The original Albert de Winton died in 1933. He was of British origin but
had gone to Hollywood to become an actor and impresario. He gave up
everything to go and look for Fawcett. His close friend Aida de Milt (who
I have renamed Jess and saved the original name for her American
producer friend) circulated the news of his death to various authorities.
By the sound of her letters she was dismayed by Albert's obsession and
felt he had wasted his life.
Albert de Winton wrote to the Royal Geographical Society on 24th
August 1932 stating his planned route, "I intend to ascend the Madeira
River, then along the Guapore when I shall cross overland into the Mato
Grosso.
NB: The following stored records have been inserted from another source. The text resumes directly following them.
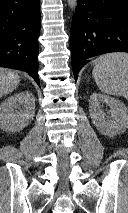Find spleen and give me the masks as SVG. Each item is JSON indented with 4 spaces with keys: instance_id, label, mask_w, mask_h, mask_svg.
<instances>
[{
    "instance_id": "1",
    "label": "spleen",
    "mask_w": 128,
    "mask_h": 213,
    "mask_svg": "<svg viewBox=\"0 0 128 213\" xmlns=\"http://www.w3.org/2000/svg\"><path fill=\"white\" fill-rule=\"evenodd\" d=\"M92 75L99 89L128 100V53H109L94 61Z\"/></svg>"
}]
</instances>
Please accept my thanks for any information you can give me
relative to Col P.H. Fawcett" Albert was completely on the right track. He
would have reached the River of Doubt (The Roosevelt) and then the
Tapajos headwaters (exactly the route of Rattin and the Ullyatt brothers),
but the RGS in their wisdom seem to have passed on the false Dyott co-
ordinates to him. It seems Albert took this advice and went to his death in
an area that Fawcett had never visited. Aida de Milt wrote that he had
been poisoned by a tribe who resented his presence and set him afloat
very ill in a canoe.
I have given to Albert some of Hugh MCarthy's story. In 1949, Hugh, a
New Zealand schoolteacher, set off from a Mato Grosso church mission
at Peixoto in a canoe with six carrier pigeons given to him by Rev.
Jonathan Wells. Some came back with the message that he had found
"Z", the lost city and then a final message that he was dying. The
authorities concluded that Hugh must have lost his mind before his death.
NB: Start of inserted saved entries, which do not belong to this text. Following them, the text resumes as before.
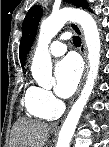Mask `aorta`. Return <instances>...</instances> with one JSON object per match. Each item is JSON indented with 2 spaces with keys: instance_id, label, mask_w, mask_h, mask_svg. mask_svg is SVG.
<instances>
[{
  "instance_id": "obj_1",
  "label": "aorta",
  "mask_w": 109,
  "mask_h": 147,
  "mask_svg": "<svg viewBox=\"0 0 109 147\" xmlns=\"http://www.w3.org/2000/svg\"><path fill=\"white\" fill-rule=\"evenodd\" d=\"M67 21L77 22L83 29L88 49L89 74L79 98L72 106L62 125L57 147H69L82 111L92 93L100 63V37L93 17L82 9L63 8L56 13H52L41 23L38 44L31 66L33 78L43 87L52 84V63L48 48L52 38Z\"/></svg>"
}]
</instances>
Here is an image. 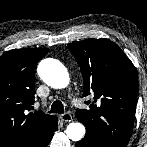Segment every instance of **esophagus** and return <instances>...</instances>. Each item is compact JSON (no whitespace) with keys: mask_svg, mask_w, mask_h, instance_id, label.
<instances>
[{"mask_svg":"<svg viewBox=\"0 0 147 147\" xmlns=\"http://www.w3.org/2000/svg\"><path fill=\"white\" fill-rule=\"evenodd\" d=\"M60 119L64 122H71L72 121V115L70 113H64L60 115Z\"/></svg>","mask_w":147,"mask_h":147,"instance_id":"obj_1","label":"esophagus"}]
</instances>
In the play nobody escapes from the whirlpool that eventually sucks
every one in. Albert and Jess start out as typical stressed out media
people, almost banally stereotyped, and then they gradually evolve as
events take hold. Even Jess, the staunchest antagonist of all, finally
succumbs.
(29)
FAWCETT
Enough biography has appeared in the preface and the play but there are a
few extra points to make briefly:
In the Secret Papers we get a description by Brian certainly not found in
Exploration Fawcett: "Concerning his South American work…let anyone
question his cherished theories on the pre-Colombian history of the
continent and a shattering condemnation of the critic's knowledge was
immediately forthcoming. Let anyone voice a preference for expedition
methods different from his own and his scorn was immediate. Himself in
his later years a pronounced ascetic, his expedition parties set out with
equipment so rigorously pared down to the barest minimum that any
member thereof who voiced apprehension was at once condemned as
useless. This of course made it very difficult to find anyone willing to
accompany him - or in his eyes - fit to do so."
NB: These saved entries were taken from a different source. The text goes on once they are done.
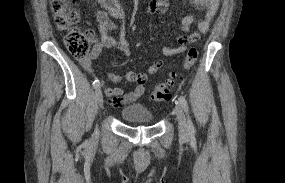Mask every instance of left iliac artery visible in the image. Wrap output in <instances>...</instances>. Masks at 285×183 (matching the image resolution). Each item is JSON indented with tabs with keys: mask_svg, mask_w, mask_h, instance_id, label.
Here are the masks:
<instances>
[{
	"mask_svg": "<svg viewBox=\"0 0 285 183\" xmlns=\"http://www.w3.org/2000/svg\"><path fill=\"white\" fill-rule=\"evenodd\" d=\"M179 103L181 104V106L183 107V109L185 110L186 114L188 115L187 117V123H188V130L190 134H194L195 133V127L192 123V120L189 117V108H188V103L187 100L185 99V97L180 96L178 98Z\"/></svg>",
	"mask_w": 285,
	"mask_h": 183,
	"instance_id": "obj_1",
	"label": "left iliac artery"
}]
</instances>
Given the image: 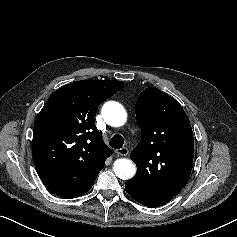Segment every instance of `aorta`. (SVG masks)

Brian writes in his journal that the short autobiographical story his father
wrote in 1905 "The Hot Wells of Konniar" is the key to his future life and
destiny. It also explains Fawcett's outlook that "Reality is a state of mind;
it is totally subjective." The essay describes how Fawcett was given some
white powder by a fakir in Ceylon and spent the night in a grove by the
sacred wells and had a vision that instructed him about the course that he
must take in his life.
"But why did Daddy destroy one particular sheet of his manuscript?"
writes Brian. " The clues add up to overwhelming evidence. I asked
Mother if she had any idea and she said 'it had something to do with some
woman, but he destroyed the sheet because he thought it might be
offensive to me.' "
Brian notes his father wrote on another occasion "I once met a messenger
of the gods…an angel" and concludes that he might have met "M" at the
sacred wells. To Mrs Bari, the medium Fawcett was in touch with right
up to the end, he wrote asking if she knew anything about unions between
humans and elementals and she replied on 23rd October 1923;
"I was so glad you mentioned the possibility of unions between human
beings and 'faeries' as I have thought a good deal about that. Elementals
have a desire to mate with humans so as to acquire immortality."